Excerpts from Jim Conrad's
Naturalist Newsletter

From the October 19, 2003 Newsletter, written near Natchez, Mississippi, USA
INDIAN PIPE


PHOTO BY BEA LAPORTE IN ONTARIO

Hiking through the mixed pine/broadleaf forest to go see the oil damage, I was happy to come across a special wildflower, a species known as Indian Pipe, MONOTROPA UNIFLORA. At a glance you can see one reason this wildflower is so extraordinary.

You can see that this plant is entirely white, as if it were related to mushrooms. However, it contains not a molecule of chlorophyll. Though you have to compare flowers and fruits to believe it, Indian Pipe is a flowering plant closely related to dogwoods, azaleas and blueberries. Still, instead of using solar energy to photosynthesize its food from air and water, it takes its food from other plants.

At first botanists thought that Indian Pipes parasitize tree roots. When they could find no evidence that its roots penetrated other roots, they decided that the species lived chiefly on the decaying parts of other plants -- that it was a saprophyte. But that's proved to be untrue, too. Fact is, they're still not sure how Indian Pipes get their food!
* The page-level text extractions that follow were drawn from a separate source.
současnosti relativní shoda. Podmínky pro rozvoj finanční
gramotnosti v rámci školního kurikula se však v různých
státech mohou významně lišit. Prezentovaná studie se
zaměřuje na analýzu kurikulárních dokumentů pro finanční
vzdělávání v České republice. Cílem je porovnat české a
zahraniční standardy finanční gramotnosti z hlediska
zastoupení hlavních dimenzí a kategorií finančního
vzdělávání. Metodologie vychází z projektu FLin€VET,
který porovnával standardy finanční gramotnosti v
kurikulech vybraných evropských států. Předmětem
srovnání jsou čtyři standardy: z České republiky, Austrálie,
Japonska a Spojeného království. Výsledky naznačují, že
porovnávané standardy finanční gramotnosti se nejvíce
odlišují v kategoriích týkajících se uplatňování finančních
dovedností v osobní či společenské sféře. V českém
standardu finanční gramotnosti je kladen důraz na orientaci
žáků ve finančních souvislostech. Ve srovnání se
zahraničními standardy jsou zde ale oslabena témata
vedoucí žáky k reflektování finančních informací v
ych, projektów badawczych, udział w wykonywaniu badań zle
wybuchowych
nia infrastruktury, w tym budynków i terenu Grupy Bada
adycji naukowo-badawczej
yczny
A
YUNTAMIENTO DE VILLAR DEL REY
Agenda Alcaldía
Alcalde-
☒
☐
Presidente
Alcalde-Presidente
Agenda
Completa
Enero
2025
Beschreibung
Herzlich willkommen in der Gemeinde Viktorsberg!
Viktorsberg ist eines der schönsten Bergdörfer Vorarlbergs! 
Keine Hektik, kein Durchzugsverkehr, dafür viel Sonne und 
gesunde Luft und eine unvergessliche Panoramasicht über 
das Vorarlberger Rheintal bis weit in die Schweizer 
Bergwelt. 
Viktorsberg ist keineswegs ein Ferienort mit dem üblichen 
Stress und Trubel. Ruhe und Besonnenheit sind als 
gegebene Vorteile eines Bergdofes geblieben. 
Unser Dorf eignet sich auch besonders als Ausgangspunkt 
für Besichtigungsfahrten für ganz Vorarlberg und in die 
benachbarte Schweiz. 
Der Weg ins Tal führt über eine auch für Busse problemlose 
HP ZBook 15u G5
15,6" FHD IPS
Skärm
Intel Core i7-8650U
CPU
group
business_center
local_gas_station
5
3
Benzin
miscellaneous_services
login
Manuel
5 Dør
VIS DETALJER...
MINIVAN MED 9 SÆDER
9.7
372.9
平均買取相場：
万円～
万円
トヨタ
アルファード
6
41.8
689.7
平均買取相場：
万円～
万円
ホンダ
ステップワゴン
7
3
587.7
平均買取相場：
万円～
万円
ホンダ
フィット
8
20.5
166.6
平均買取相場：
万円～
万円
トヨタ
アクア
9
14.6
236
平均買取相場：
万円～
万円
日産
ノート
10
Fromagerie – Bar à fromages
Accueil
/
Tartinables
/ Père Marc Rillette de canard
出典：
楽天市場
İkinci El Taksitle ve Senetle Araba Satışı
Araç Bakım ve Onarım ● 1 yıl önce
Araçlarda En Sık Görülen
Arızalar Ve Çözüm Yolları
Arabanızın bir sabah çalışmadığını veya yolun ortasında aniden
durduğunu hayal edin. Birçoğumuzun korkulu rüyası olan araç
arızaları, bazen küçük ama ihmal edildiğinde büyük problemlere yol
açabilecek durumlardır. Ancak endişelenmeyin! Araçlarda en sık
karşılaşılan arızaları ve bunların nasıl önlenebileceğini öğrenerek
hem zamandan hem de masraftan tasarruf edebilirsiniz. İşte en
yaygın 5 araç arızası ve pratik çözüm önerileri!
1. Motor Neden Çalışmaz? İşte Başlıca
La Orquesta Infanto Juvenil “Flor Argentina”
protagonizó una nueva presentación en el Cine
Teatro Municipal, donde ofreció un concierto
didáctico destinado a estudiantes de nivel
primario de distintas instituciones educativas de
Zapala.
The best bet now is that Indian Pipes are "epiparasites" -- parasitic plants that form a relationship with other parasites to obtain their nutrients. It's been observed that underground fungi connect the Indian Pipe with roots of other species by means of fungal filaments. Beyond that, the whole story isn't known. It's a mystery. In fact, a great deal about Indian Pipe is mysterious and wonderful.

The plant was used by American Indians in eye lotions and for colds and fevers, plus on the internet you can read such quotations as Alice Morse Earle's "It is the weirdest flower that grows, so palpably ghastly that we feel almost a cheerful satisfaction in the perfection of its performance and our own responsive thrill, just as we do in a good ghost story."